*** Block opens ***

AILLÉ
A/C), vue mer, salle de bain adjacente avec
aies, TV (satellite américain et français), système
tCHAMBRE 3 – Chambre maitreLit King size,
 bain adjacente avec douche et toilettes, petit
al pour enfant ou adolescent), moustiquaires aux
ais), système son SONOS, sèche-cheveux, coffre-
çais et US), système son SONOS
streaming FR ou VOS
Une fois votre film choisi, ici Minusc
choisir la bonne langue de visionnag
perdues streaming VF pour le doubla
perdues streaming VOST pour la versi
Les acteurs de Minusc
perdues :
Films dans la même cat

*** Block closes ***
*** Block opens ***

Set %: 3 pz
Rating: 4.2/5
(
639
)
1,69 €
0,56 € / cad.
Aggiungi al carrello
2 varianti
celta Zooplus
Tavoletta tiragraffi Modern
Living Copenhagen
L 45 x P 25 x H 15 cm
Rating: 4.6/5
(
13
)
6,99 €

*** Block closes ***
*** Block opens ***

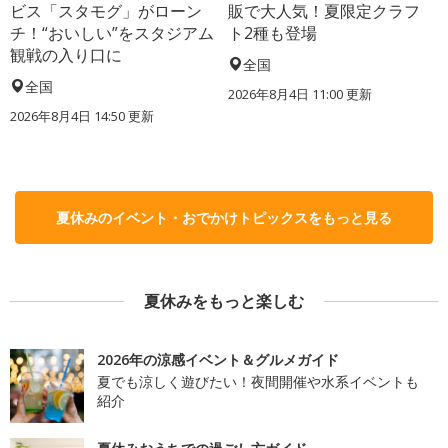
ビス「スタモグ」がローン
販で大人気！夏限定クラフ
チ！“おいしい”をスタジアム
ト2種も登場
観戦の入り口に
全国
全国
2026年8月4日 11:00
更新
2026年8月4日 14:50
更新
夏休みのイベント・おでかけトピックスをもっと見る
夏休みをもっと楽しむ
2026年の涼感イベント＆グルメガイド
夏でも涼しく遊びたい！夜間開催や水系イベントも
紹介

*** Block closes ***

§ **What this task involves**
Above are the records; print exactly the lines from the line with "ais), système son" to the line with "Films dans la même cat", including both, and nothing else.

§ **Output for this task**
ais), système son SONOS, sèche-cheveux, coffre-
çais et US), système son SONOS
streaming FR ou VOS
Une fois votre film choisi, ici Minusc
choisir la bonne langue de visionnag
perdues streaming VF pour le doubla
perdues streaming VOST pour la versi
Les acteurs de Minusc
perdues :
Films dans la même cat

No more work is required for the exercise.